Instructions for the task:
Everything from the opening line of the records below up to and including the line containing "заказ онлайн, и" should be retyped exactly, minus the pictures.

Material provided:

+ + + +

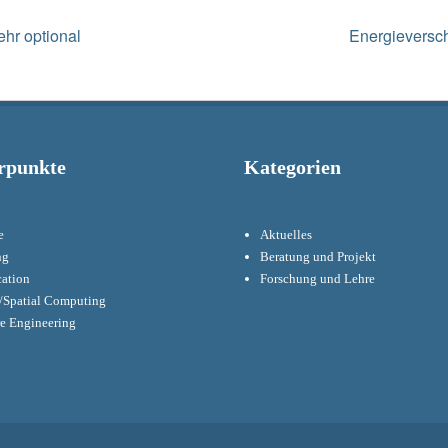
Next
ehr optional
Energieversc
post:
rpunkte
Kategorien
e
Aktuelles
ng
Beratung und Projekt
cation
Forschung und Lehre
Spatial Computing
re Engineering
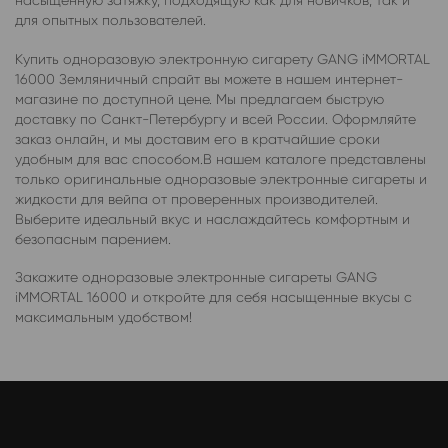
насыщенную затяжку, подходящую как для новичков, так и
для опытных пользователей.
Купить одноразовую электронную сигарету GANG iMMORTAL
16000 Земляничный спрайт вы можете в нашем интернет-
магазине по доступной цене. Мы предлагаем быструю
доставку по Санкт-Петербургу и всей России. Оформляйте
заказ онлайн, и мы доставим его в кратчайшие сроки
удобным для вас способом.В нашем каталоге представлены
только оригинальные одноразовые электронные сигареты и
жидкости для вейпа от проверенных производителей.
Выберите идеальный вкус и наслаждайтесь комфортным и
безопасным парением.
Закажите одноразовые электронные сигареты GANG
iMMORTAL 16000 и откройте для себя насыщенные вкусы с
максимальным удобством!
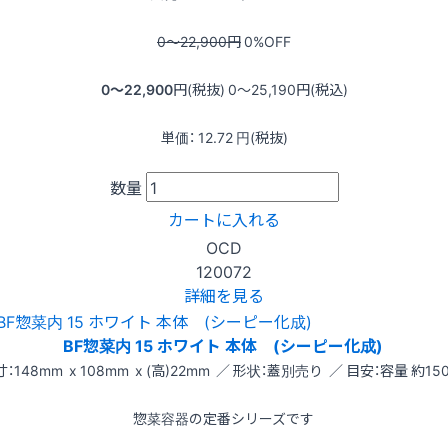
0〜22,900
円
0
%OFF
0〜22,900
円(税抜)
0〜25,190
円(税込)
単価：
12.72
円(税抜)
数量
カートに入れる
OCD
120072
詳細を見る
BF惣菜内 15 ホワイト 本体 (シーピー化成)
：148mm x 108mm x (高)22mm ／ 形状：蓋別売り ／ 目安：容量 約150
惣菜容器の定番シリーズです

+ + + +

Exercise answer:
Next
ehr optional
Energieversc
post:
rpunkte
Kategorien
e
Aktuelles
ng
Beratung und Projekt
cation
Forschung und Lehre
Spatial Computing
re Engineering
насыщенную затяжку, подходящую как для новичков, так и
для опытных пользователей.
Купить одноразовую электронную сигарету GANG iMMORTAL
16000 Земляничный спрайт вы можете в нашем интернет-
магазине по доступной цене. Мы предлагаем быструю
доставку по Санкт-Петербургу и всей России. Оформляйте
заказ онлайн, и мы доставим его в кратчайшие сроки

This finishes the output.